Ketiga startup asal Indonesia yang terpilih mengikuti gelombang ini adalah Durianpay, penyedia pembayaran end-to-end; Rara Delivery, pengiriman instan revolusioner untuk brand e-commerce di Indonesia; dan Bukugaji/Vara, platform manajemen staf yang mudah digunakan dan ringan untuk UMKM di seluruh Asia Tenggara.

Dari 23 perusahaan rintisan tahap awal yang dipilih, mayoritas berada di sektor fintech, pembayaran, komunikasi, logistik, dan SaaS.

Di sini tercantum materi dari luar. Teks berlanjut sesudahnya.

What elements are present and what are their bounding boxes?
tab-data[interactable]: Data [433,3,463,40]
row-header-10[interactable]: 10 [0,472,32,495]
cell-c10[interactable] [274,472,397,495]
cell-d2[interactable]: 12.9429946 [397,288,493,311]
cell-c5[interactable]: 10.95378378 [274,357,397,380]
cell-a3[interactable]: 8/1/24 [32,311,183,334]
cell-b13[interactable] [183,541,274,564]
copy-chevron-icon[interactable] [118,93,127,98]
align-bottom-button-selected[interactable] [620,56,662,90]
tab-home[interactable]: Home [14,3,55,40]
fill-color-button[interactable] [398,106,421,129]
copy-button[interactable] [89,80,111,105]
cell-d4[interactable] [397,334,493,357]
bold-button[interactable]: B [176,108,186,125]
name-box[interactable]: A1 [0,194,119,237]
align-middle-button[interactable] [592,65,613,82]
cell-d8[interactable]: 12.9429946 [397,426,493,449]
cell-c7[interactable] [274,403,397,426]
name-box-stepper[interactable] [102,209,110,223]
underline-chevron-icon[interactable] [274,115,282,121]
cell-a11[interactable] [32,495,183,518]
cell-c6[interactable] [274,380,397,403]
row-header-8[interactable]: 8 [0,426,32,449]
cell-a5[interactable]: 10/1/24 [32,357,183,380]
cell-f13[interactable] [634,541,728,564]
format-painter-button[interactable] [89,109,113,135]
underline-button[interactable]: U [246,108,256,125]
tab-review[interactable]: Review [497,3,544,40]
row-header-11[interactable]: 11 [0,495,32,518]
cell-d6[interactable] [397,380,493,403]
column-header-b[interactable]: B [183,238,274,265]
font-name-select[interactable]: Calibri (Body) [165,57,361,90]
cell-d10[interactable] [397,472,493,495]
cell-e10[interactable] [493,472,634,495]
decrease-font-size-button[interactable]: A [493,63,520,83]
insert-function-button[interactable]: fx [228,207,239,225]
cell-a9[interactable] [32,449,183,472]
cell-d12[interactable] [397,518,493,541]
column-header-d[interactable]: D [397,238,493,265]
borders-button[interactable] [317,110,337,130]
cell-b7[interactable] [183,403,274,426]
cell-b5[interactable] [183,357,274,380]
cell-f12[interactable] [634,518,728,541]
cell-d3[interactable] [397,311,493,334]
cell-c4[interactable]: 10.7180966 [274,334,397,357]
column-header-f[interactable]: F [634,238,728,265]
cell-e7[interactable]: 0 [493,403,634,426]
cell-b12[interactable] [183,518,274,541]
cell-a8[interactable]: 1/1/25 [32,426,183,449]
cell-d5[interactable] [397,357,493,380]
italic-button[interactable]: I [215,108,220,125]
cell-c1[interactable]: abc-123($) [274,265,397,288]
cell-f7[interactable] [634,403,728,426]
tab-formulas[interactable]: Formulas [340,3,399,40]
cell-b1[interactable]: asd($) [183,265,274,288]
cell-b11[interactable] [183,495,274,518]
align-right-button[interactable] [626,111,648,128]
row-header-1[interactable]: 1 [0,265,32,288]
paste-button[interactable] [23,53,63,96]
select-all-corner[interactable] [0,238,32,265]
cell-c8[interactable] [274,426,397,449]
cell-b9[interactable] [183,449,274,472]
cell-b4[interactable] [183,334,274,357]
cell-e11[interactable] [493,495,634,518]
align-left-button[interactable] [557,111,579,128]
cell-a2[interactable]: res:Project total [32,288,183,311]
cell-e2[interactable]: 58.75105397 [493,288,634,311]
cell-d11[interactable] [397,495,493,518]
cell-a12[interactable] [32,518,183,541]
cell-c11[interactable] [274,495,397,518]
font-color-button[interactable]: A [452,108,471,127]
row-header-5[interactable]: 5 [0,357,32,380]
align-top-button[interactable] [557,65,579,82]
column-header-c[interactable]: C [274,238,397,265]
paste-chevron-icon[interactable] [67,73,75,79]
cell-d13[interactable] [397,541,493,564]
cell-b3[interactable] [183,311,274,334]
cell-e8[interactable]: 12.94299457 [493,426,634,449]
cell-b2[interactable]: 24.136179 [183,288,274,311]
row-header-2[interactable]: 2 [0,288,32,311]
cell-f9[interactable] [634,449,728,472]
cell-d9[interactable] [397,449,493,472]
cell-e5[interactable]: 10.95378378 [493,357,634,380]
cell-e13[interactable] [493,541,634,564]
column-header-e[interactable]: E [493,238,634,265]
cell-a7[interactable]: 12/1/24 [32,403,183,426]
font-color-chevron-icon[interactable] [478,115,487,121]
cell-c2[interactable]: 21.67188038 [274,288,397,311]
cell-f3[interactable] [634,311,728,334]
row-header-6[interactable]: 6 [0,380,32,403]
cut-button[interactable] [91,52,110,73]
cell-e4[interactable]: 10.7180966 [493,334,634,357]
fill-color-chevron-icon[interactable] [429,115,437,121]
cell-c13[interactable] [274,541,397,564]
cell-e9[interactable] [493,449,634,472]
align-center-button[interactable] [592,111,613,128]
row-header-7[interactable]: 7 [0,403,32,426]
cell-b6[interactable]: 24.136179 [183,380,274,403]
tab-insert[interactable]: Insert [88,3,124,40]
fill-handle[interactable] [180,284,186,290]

Sebelumnya, ada beberapa perusahaan Indonesia yang juga telah mendapat dukungan dari Surge. Di gelombang pertama, terdapat Bobobox dan Qoala, serta Chilibeli, Storie, dan Rukita yang terpilih pada gelombang kedua. BukuKas, Hangry dan CoLearn berhasil masuk di gelombang ketiga, dan Otoklix menjadi satu-satunya startup dari Indonesia yang terpilih di gelombang sebelum ini.

Rajan Anandan selaku Managing Director Surge & Sequoia Capital India mengatakan, “Sequoia Capital India adalah mitra awal untuk beberapa perusahaan paling berpengaruh di Indonesia sejak 2014. Dengan Surge, kami bersemangat untuk mendukung startup Indonesia di masa depan. Perusahaan-perusahaan ini membantu mendigitalkan dan modernisasi industri tradisional dan kami bangga mendukung mereka.”

Pertama kali dimulai pada Maret 2019, Surge telah berhasil menggandeng 72 startup dalam program akseleratornya. Hampir 50% perusahaan dari tiga kohort pertama telah mendapatkan pendanaan seri A.  Saat ini, komunitas Surge telah memiliki 203 founder, dari 91 perusahaan di 15 sektor. Salah satu fakta menarik di kohort kelima ini, terdapat 10 founder wanita, terbanyak di antara gelombang lainnya.

Mulai tanggal 30 Juni ini, para founder Surge akan menjalani program ketat selama 16 minggu secara virtual untuk meningkatkan bisnis dan memberi mereka akses ke Sequoia dengan pengetahuan global selama 49 tahun, serta alat dan pengalaman dari jaringan pendiri dan operator perusahaan yang sukses.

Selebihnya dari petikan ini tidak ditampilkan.